2007 Dr McKenna Cup

Tournament details
- Province: Ulster
- Year: 2007

= 2007 Dr McKenna Cup =

The 2007 Dr McKenna Cup was a Gaelic football competition played under the auspices of Ulster GAA.

==Summary==
Tyrone were eventually declared the winning team at official level, though the victory was tarnished by their choice of tactics. The team was at one point stripped of the cup for breaking the rules.

They defeated Donegal in the final; however they did so in controversial circumstances while fielding ineligible players and midfielder Kevin Hughes was shown a red card. A month-long dispute over the player eligibility issue ensued, with the matter coming before the Ulster Council. Tyrone were allowed to keep the cup, even though they had earlier been deducted points for exactly the same offence, though not enough to prevent them from winning their group and eliminate them from the competition.

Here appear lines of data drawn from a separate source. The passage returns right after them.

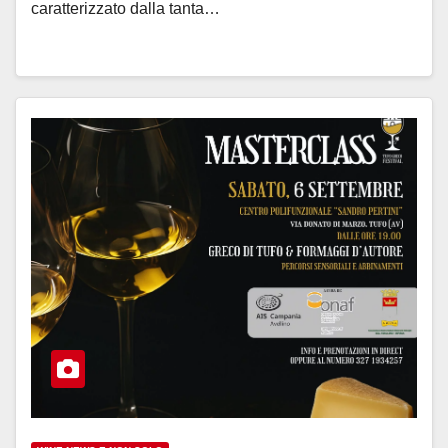
caratterizzato dalla tanta…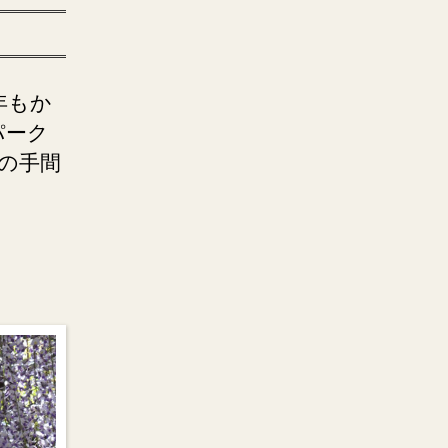
年もか
パーク
の手間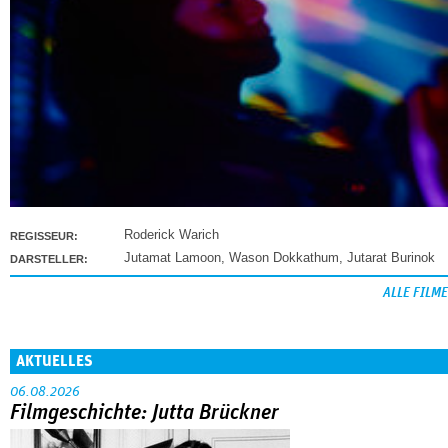
Roderick Warich
REGISSEUR:
Jutamat Lamoon
,
Wason Dokkathum
,
Jutarat Burinok
DARSTELLER:
ALLE FILME
AKTUELLES
06.08.2026
Filmgeschichte: Jutta Brückner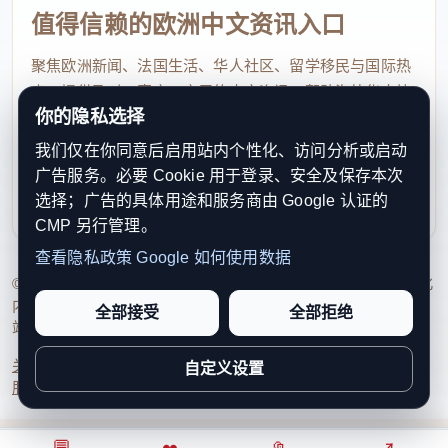
值得信赖的欧洲中文资讯入口
聚焦欧洲新闻、法国生活、华人社区、留学移民与国际热
点，提供及时、真实、实用的中文资讯，帮助海外华人快
你的隐私选择
速了解欧洲动态。
我们仅在你同意后启用站内个性化、访问分析或启动
contact@xinouzhou.com
广告服务。必要 Cookie 用于登录、安全及保存本次
服务支持、版权与合作：工作日优先处理站务、投稿与权
选择；广告的具体用途和服务商由 Google 认证的
利通知
CMP 另行管理。
查看隐私政策
Google 如何使用数据
© 2026 新欧洲·欧洲头条. All Rights Reserved. 本网站持续优化
内容透明度、联系方式与用户权利说明，以提升品牌信任感和
全部接受
全部拒绝
站点完整度。
关于我们
法律声明
编辑规范
日期归档
隐私政策
Cookie 设置
自定义设置
服务条款
联系我们
💬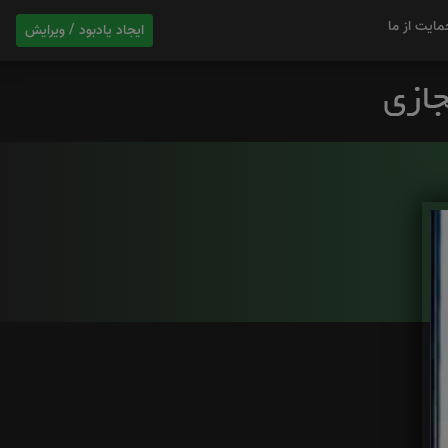
مایت از ما
ایجاد یادبود / ویرایش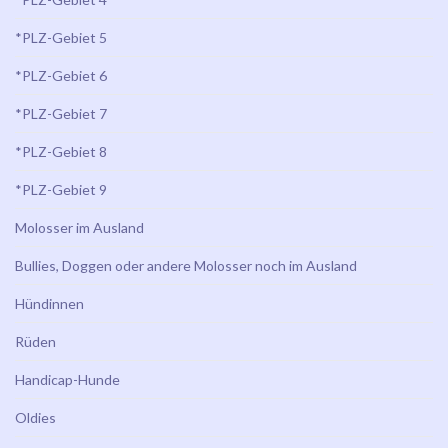
*PLZ-Gebiet 5
*PLZ-Gebiet 6
*PLZ-Gebiet 7
*PLZ-Gebiet 8
*PLZ-Gebiet 9
Molosser im Ausland
Bullies, Doggen oder andere Molosser noch im Ausland
Hündinnen
Rüden
Handicap-Hunde
Oldies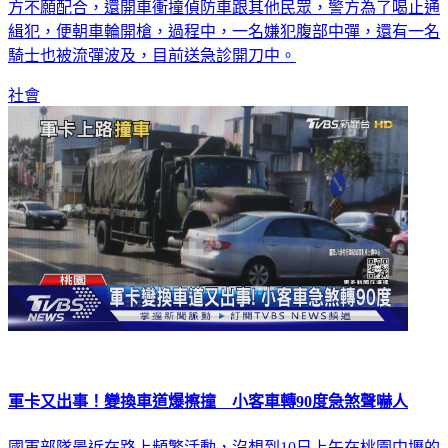
緝犯，便朝車輪開槍，過程中，一名嫌犯腹部中彈，還有一名
騎士也被流彈波及，目前送急診開刀中。
社會
軍卡又出事！變換車道爆擦撞 小客車轉90度急煞聲嚇人
國軍部隊最近在路上頻繁活動，沒想到10日上午在桃園中壢的
龍岡路三段，又發生軍卡跟小客車的擦撞意外，除了造成小客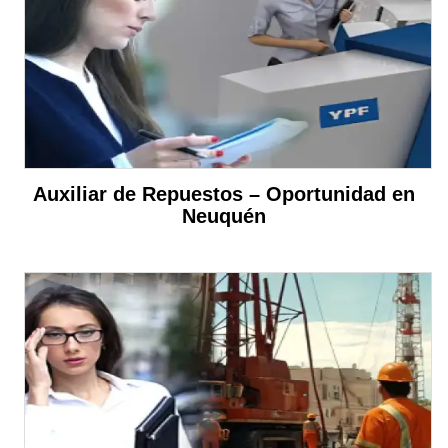
Auxiliar de Repuestos – Oportunidad en
Neuquén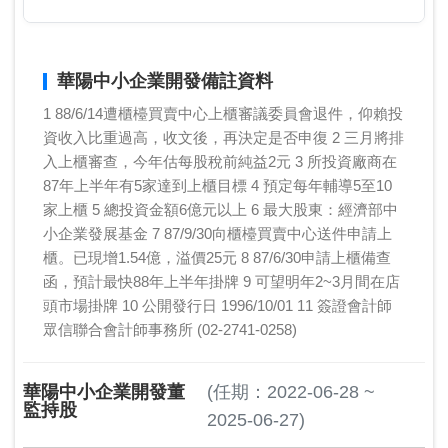
華陽中小企業開發備註資料
1 88/6/14遭櫃檯買賣中心上櫃審議委員會退件，仰賴投
資收入比重過高，收文後，再決定是否申復 2 三月將排
入上櫃審查，今年估每股稅前純益2元 3 所投資廠商在
87年上半年有5家達到上櫃目標 4 預定每年輔導5至10
家上櫃 5 總投資金額6億元以上 6 最大股東：經濟部中
小企業發展基金 7 87/9/30向櫃檯買賣中心送件申請上
櫃。已現增1.54億，溢價25元 8 87/6/30申請上櫃備查
函，預計最快88年上半年掛牌 9 可望明年2~3月間在店
頭市場掛牌 10 公開發行日 1996/10/01 11 簽證會計師
眾信聯合會計師事務所 (02-2741-0258)
華陽中小企業開發董
(任期：2022-06-28 ~
監持股
2025-06-27)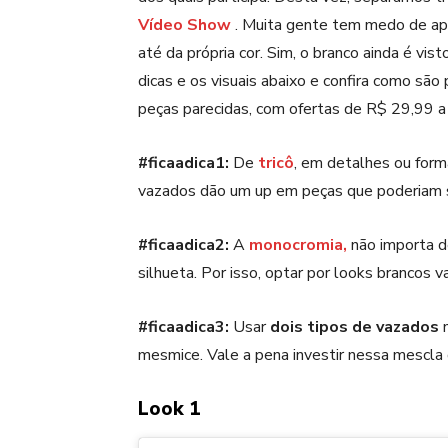
Vídeo Show
. Muita gente tem medo de apo
até da própria cor. Sim, o branco ainda é vi
dicas e os visuais abaixo e confira como são 
peças parecidas, com ofertas de R$ 29,99 
#ficaadica1:
De
tricô
, em detalhes ou form
vazados dão um up em peças que poderiam 
#ficaadica2:
A
monocromia,
não importa d
silhueta. Por isso, optar por looks brancos 
#ficaadica3:
Usar
dois tipos de vazados
n
mesmice. Vale a pena investir nessa mescla
Look 1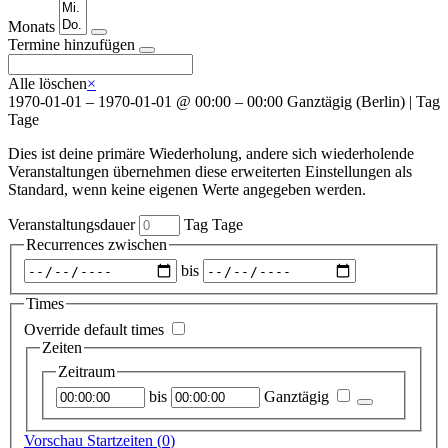
Monats
Termine hinzufügen
Alle löschen
×
1970-01-01
–
1970-01-01
@
00:00 – 00:00
Ganztägig
(
Berlin
)
|
Tag
Tage
Dies ist deine primäre Wiederholung, andere sich wiederholende
Veranstaltungen übernehmen diese erweiterten Einstellungen als
Standard, wenn keine eigenen Werte angegeben werden.
Veranstaltungsdauer
Tag
Tage
Recurrences zwischen
Zeitraum
bis
auswählen
Times
Override default times
Zeiten
Zeitraum
Startzeitpunkt
Endzeitpunkt
bis
Ganztägig
Vorschau Startzeiten (
0
)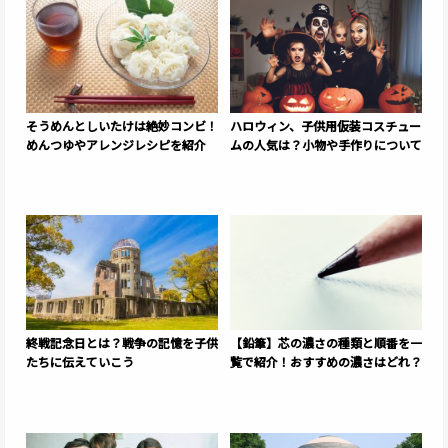
そうめんとしいたけは絶妙コンビ！
ハロウィン、子供用仮装コスチュー
めんつゆやアレンジレシピを紹介
ムの人気は？小物や手作りについて
終戦記念日とは？戦争の記憶を子供
【鉛筆】芯の濃さの種類と順番を一
たちに伝えていこう
覧で紹介！おすすめの濃さはどれ？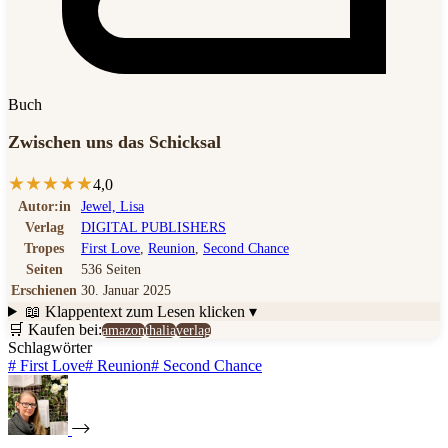
Buch
Zwischen uns das Schicksal
★
★
★
★
★
4,0
Autor:in
Jewel, Lisa
Verlag
DIGITAL PUBLISHERS
Tropes
First Love
,
Reunion
,
Second Chance
Seiten
536 Seiten
Erschienen
30. Januar 2025
📖 Klappentext
zum Lesen klicken ▾
🛒 Kaufen bei:
amazon
thalia
verlag
Schlagwörter
#
First Love
#
Reunion
#
Second Chance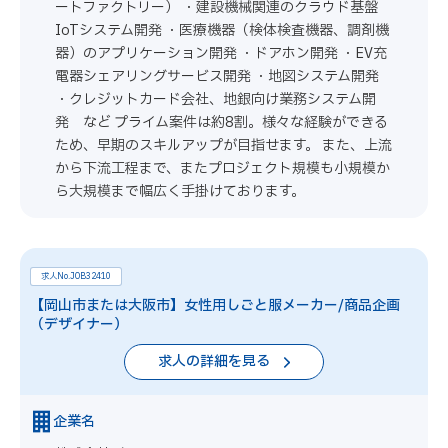
ートファクトリー） ・建設機械関連のクラウド基盤
IoTシステム開発 ・医療機器（検体検査機器、調剤機
器）のアプリケーション開発 ・ドアホン開発 ・EV充
電器シェアリングサービス開発 ・地図システム開発
・クレジットカード会社、地銀向け業務システム開
発 など プライム案件は約8割。様々な経験ができる
ため、早期のスキルアップが目指せます。 また、上流
から下流工程まで、またプロジェクト規模も小規模か
ら大規模まで幅広く手掛けております。
求人No.JOB32410
【岡山市または大阪市】女性用しごと服メーカー/商品企画
（デザイナー）
求人の詳細を見る
企業名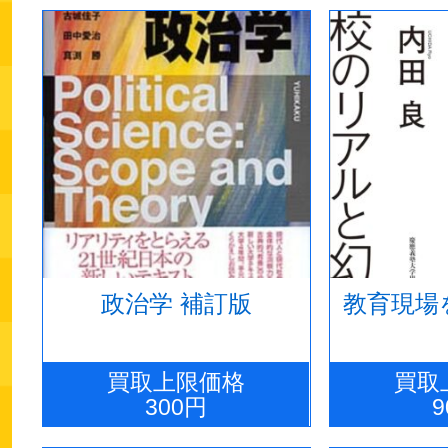
政治学 補訂版
教育現場
買取上限価格
買取
300円
9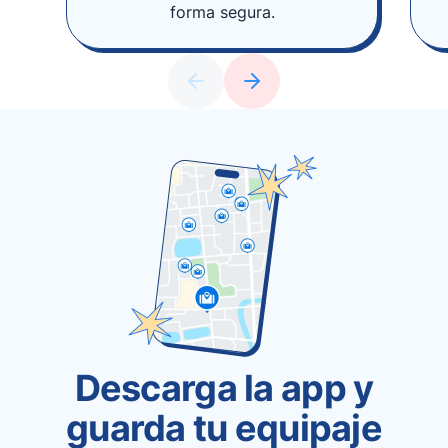
forma segura.
Descarga la app y
guarda tu equipaje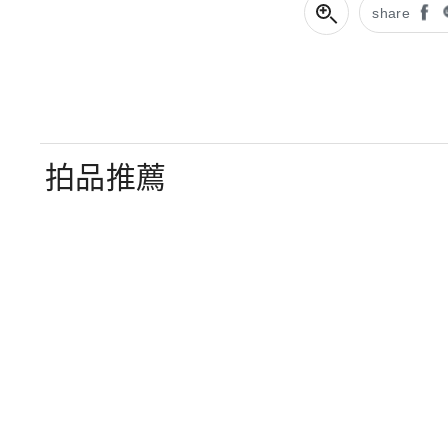
share
拍品推薦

In the 2008 semi-finals Donegal defeated Armagh and Tyrone defeated Monaghan. The Ulster Council had earlier declared UUJ as semi-finalists in place of Monaghan but they later redid their calculations correctly.

The tournament also saw former Fermanagh star Rory Gallagher make a substitute appearance and score a late point for Cavan in their victory over Queen's University Belfast.